Hamilton also remarked that if the manner of election "be not perfect, it is at least excellent."

Under the electoral college plan as approved by the Convention and embodied in Article II of the Constitution, each state was to be entitled to as many electors as it had Senators (two) and Representatives (at least one). The electors were to be chosen in the manner prescribed by the state legislatures, but no member of Congress or person holding a federal office of trust or profit could serve as an elector.

The electors were to meet in their respective states and vote by ballot for two persons, one of whom could not be an inhabitant of their state. This requirement seems to have been based largely on the view that electors would likely vote for persons residing in their own states.

After the presidential election the electors were to make up a list showing the persons voted for and the number of votes for each. The list was to be signed, certified, sealed, and then transmitted to the seat of the government of the United States, directed to the President of the Senate. He was to open the certificates from the electors and count the votes before a joint session of Congress.

The person having the greatest number of votes was to become President, provided that number were a majority of the total number of electors appointed. If two had a majority and were tied, the House of Representatives, by ballot, was to choose one of them to be President. If no person had a majority, the House was to select the President from among the five highest on the list.

Whenever the election of President devolved on the House, the vote was to be by states, with each state delegation having one vote.

A member or members from two-thirds of the states would be necessary for a quorum, and a majority of all the states would be required for election. Some delegates thought most elections would fall into the House because the electors would vote for persons from their own states, throwing away one vote, and because the number of "continental characters" would decrease as the years passed.

Under the electoral college method the Vice-President was to be the person having the greatest number of electoral votes (not necessarily a majority) after the President had been chosen. If more than one person had such number, the Senate, by ballot, was to choose the Vice-President from among them.
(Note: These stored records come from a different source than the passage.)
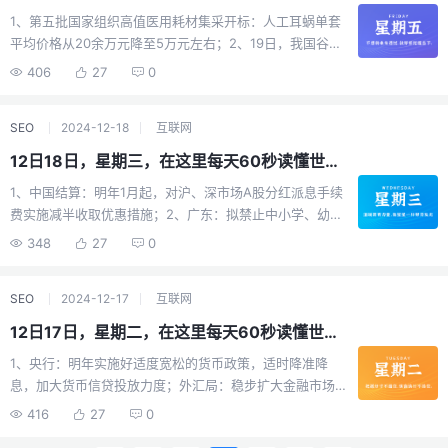
一氧化碳中毒窒息，其中1人死亡、3人仍在救治。4人均为
律宾正考虑从美国购买"堤丰"中程导弹发射系统，外交部回
1、第五批国家组织高值医用耗材集采开标：人工耳蜗单套
缅甸籍；6、官方：年度审计整改追责问责2800多人，涉
应：挑衅和危险举动，本地区需要和平与繁荣，不需要中
平均价格从20余万元降至5万元左右；2、19日，我国谷神
农村学生营养餐金额超40亿；7、湘潭一村民组决议"不给
导和对抗；10、特朗普：赞成TikTok继续在美国运营一段
星一号海射型遥四运载火箭发射成功，“天启星座“再添四
外嫁女分补偿款"，法院判村组败诉，强制执行却"账上无
406
27
0
时间；11、本田日产正式启动合并谈判：目标明年6月签署
星；3、微信小店测试“送礼物“功能：体验类似“微信红包
款"；8、韩媒：韩国代总统被查，上任仅一周。当地21
协议，年销售额30万亿日元，新公司本田将主导新体制，
“，可以隐藏赠物价格，暂不支持珠宝首饰；4、江西省赣
日，首尔爆发大规模示威，数十万人支持尹锡悦复职，另
拥有过半董事会席位；12、当地23日，美对中国芯片产业
SEO
2024-12-18
互联网
州市一对母女逛公园遭4条猎犬撕咬！家属：狗主人把所有
有数十万人要求立即逮捕他；9、TikTok出售竞标升温：美
相关政策发起301调查，或影响汽车、洗衣机等产业，中国
责任推到饲养员身上，并说自己没钱，不露面也没偿清治
国商人麦考特出价200亿美元。联邦法院裁定，如ikTok未
12日18日，星期三，在这里每天60秒读懂世界！
商务部回应：坚决反对；13、当地23日，白美国总统拜登
疗费。警方：涉案2人被采取刑事强制措施；5、吉林长春
被美国公司收购，它将在1月19日前面临禁令；10、21日，
宣布将为37名联邦死囚减刑，从死刑改为终身监禁，不得
1、中国结算：明年1月起，对沪、深市场A股分红派息手续
一私家车坠江，当地回应：初步了解到车内3人有孕妇，暂
美国再宣布向台湾提供5.713亿美元军援，外交部回应：美
假释；14、外媒：特朗普又提美国要从丹麦手中夺取对格
费实施减半收取优惠措施；2、广东：拟禁止中小学、幼儿
未定位到车辆位置，村民：为“抄近道“常有车辆从冰面通
方"以武助独"只会引火烧身；11、当地21日，巴基斯坦西北
陵兰岛的控制权，称美国拥有它"绝对必要"；巴拿马反击特
园设置校园商超，明年实施，有效期3年；3、上海：鼓励
过；6、上海明确公共场所“非必要不刷脸“：为个人信息安
348
27
0
部一检查站遭恐袭，造成16名军人死亡，8名恐怖分子被打
朗普"收回"言论：国家主权和独立不容侵犯。特朗普：我们
社会公众参与校园食品安全治理，举报违法行为可获奖
全筑起坚固防线；7、传相宜本草违规添加有毒原料“犁头
死；12、特朗普：要求巴拿马运河降低对美船只收费，否
走着瞧；15、以色列总理威胁：将升级对也门胡塞武装的
励；4、广州交警：明年将推电动自行车外卖专用号牌，以
尖“，四年相关产品销售金额6亿！公司曾参与起草多份标
则"就把运河还给美国"；外媒：特朗普上任首日拟退出世卫
打击，以官员建议：直接攻击伊朗；外媒：叙新领导人宣
SEO
2024-12-17
互联网
及配套的管理规定；美团：试点骑手过度跑单将强制下
准文件，客服回应：会向相关部门反映情况；8、19日下
组织，专家警告：此举将给全球卫生带来"灾难性"影响；
布将收缴全国武器；【微语】时间从来不语，却给出了所
线，相关规则将在完善后公布；5、江苏：未来5年，该省
午，台湾台中市大肚区一超市仓库发生火灾，已致9死7
12日17日，星期二，在这里每天60秒读懂世界！
13、当地21日，巴西东南部发生大巴、货车、小汽车三车
有答案，流光不停，却包含了所有等待。
将全面放宽落户限制，推行常住地公共就业服务制度等措
伤；9、外媒：法国“戴高乐“号核动力航母打击群将在明年
相撞事故，死亡人数升至41人；外媒：当地22日，巴西一
1、央行：明年实施好适度宽松的货币政策，适时降准降
施，助力“新市民“安居；6、合肥市发布风险提示：网约车
2-3月期间停靠日本，将是40年来首次部署亚太，专家：
城市内发生坠机事故，已致10人死亡；14、英媒爆：波兰
息，加大货币信贷投放力度；外汇局：稳步扩大金融市场
单车日均订单量11.5单、空驶率达45%；7、中国过境免签
推动亚太紧张局势；10、美对中国创立的路由器制造商TP-
总统呼吁没收价值2600亿欧元俄资产用于援乌，朔尔茨当
制度型开放，支持中长期资本入市；2、中国科学院公开
政策全面放宽优化：停留240小时、新增21个口岸；8、南
416
27
0
Link发起国家安全调查，商务部：反对美方打着国家安全
场怒吼反对"这会影响我们金融市场的稳定"；15、美中央司
6.56马赫高超音速飞行器，三年前已完成20分钟试飞，专
太平洋岛国瓦努阿图附近海域17日发生7.3级地震，首都维
的幌子打压中国企业；11、美联储19日宣布降息25个基
令部：美军巡洋舰在红海海域上误向美军F-18战机开火并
It is interesting to note that the original proposal of the Committee of Eleven was for the Senate, not the House, to handle contingent elections for the Presidency. This feature of their report came under heavy attack during the debates on September 4, 5, and 6, 1787. A principal ground of objection was that the Senate would come close to being an aristocracy because of its roles in the appointive, treaty-making, and impeachment processes. In an effort to avoid ever having an election by other than the electors, several delegates, including George Mason, Hugh Williamson, and Alexander Hamilton, suggested eliminating the majority vote requirement altogether. Their suggestion was not adopted, but, in the end, the Senate was rejected and the House substituted in its place.

I V

Ratifying conventions

There appears to have been little criticism of the electoral college method during the debates at the various state ratifying conventions. As Alexander Hamilton noted in No. 68 of the Federalist:

The mode of appointment of the Chief Magistrate of the United States is almost the only part of the system, of any consequence, which has escaped without severe censure, or which has received the slightest mark of approbation from its opponents.

Some of the Framers expressed to their state ratifying conventions the view that the electors were not to be completely independent but were to ascertain and consider the public will in voting for the President."

17 See Wilmerding, The Electoral College 19-22 (Rutgers University Press 1958).